**What is needed:** Below are some records; reproduce every one of them exactly.
Segment Start: Task material
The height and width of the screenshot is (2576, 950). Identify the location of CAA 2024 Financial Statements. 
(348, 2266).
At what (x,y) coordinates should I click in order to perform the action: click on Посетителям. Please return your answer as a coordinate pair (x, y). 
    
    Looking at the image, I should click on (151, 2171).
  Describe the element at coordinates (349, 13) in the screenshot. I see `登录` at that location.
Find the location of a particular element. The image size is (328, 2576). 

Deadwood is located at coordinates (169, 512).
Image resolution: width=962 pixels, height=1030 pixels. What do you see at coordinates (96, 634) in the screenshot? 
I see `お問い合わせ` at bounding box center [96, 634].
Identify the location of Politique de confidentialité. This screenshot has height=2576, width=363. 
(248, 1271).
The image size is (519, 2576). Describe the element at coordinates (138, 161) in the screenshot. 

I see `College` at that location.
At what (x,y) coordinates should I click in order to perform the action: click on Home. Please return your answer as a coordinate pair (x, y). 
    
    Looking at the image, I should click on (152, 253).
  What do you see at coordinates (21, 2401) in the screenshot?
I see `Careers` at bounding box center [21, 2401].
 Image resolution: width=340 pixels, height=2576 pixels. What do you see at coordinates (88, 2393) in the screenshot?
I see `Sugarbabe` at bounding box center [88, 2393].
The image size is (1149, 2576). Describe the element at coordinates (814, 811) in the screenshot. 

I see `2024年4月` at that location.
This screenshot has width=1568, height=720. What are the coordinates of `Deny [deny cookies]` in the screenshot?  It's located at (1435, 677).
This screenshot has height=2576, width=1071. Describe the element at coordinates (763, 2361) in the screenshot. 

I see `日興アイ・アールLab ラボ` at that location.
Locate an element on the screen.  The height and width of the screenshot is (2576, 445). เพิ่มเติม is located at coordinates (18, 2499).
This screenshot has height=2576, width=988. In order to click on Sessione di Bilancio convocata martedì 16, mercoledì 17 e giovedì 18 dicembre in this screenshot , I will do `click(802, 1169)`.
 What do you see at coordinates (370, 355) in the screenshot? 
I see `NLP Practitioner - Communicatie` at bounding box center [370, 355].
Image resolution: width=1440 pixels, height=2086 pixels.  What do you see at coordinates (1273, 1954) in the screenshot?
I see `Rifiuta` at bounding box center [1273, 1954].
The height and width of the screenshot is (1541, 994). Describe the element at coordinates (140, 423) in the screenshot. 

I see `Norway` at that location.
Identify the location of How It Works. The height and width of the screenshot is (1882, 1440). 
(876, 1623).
Segment End: Task material
**Response to the exercise:**
The height and width of the screenshot is (2576, 950). Identify the location of CAA 2024 Financial Statements. 
(348, 2266).
At what (x,y) coordinates should I click in order to perform the action: click on Посетителям. Please return your answer as a coordinate pair (x, y). 
    
    Looking at the image, I should click on (151, 2171).
  Describe the element at coordinates (349, 13) in the screenshot. I see `登录` at that location.
Find the location of a particular element. The image size is (328, 2576). 

Deadwood is located at coordinates (169, 512).
Image resolution: width=962 pixels, height=1030 pixels. What do you see at coordinates (96, 634) in the screenshot? 
I see `お問い合わせ` at bounding box center [96, 634].
Identify the location of Politique de confidentialité. This screenshot has height=2576, width=363. 
(248, 1271).
The image size is (519, 2576). Describe the element at coordinates (138, 161) in the screenshot. 

I see `College` at that location.
At what (x,y) coordinates should I click in order to perform the action: click on Home. Please return your answer as a coordinate pair (x, y). 
    
    Looking at the image, I should click on (152, 253).
  What do you see at coordinates (21, 2401) in the screenshot?
I see `Careers` at bounding box center [21, 2401].
 Image resolution: width=340 pixels, height=2576 pixels. What do you see at coordinates (88, 2393) in the screenshot?
I see `Sugarbabe` at bounding box center [88, 2393].
The image size is (1149, 2576). Describe the element at coordinates (814, 811) in the screenshot. 

I see `2024年4月` at that location.
This screenshot has width=1568, height=720. What are the coordinates of `Deny [deny cookies]` in the screenshot?  It's located at (1435, 677).
This screenshot has height=2576, width=1071. Describe the element at coordinates (763, 2361) in the screenshot. 

I see `日興アイ・アールLab ラボ` at that location.
Locate an element on the screen.  The height and width of the screenshot is (2576, 445). เพิ่มเติม is located at coordinates (18, 2499).
This screenshot has height=2576, width=988. In order to click on Sessione di Bilancio convocata martedì 16, mercoledì 17 e giovedì 18 dicembre in this screenshot , I will do `click(802, 1169)`.
 What do you see at coordinates (370, 355) in the screenshot? 
I see `NLP Practitioner - Communicatie` at bounding box center [370, 355].
Image resolution: width=1440 pixels, height=2086 pixels.  What do you see at coordinates (1273, 1954) in the screenshot?
I see `Rifiuta` at bounding box center [1273, 1954].
The height and width of the screenshot is (1541, 994). Describe the element at coordinates (140, 423) in the screenshot. 

I see `Norway` at that location.
Identify the location of How It Works. The height and width of the screenshot is (1882, 1440). 
(876, 1623).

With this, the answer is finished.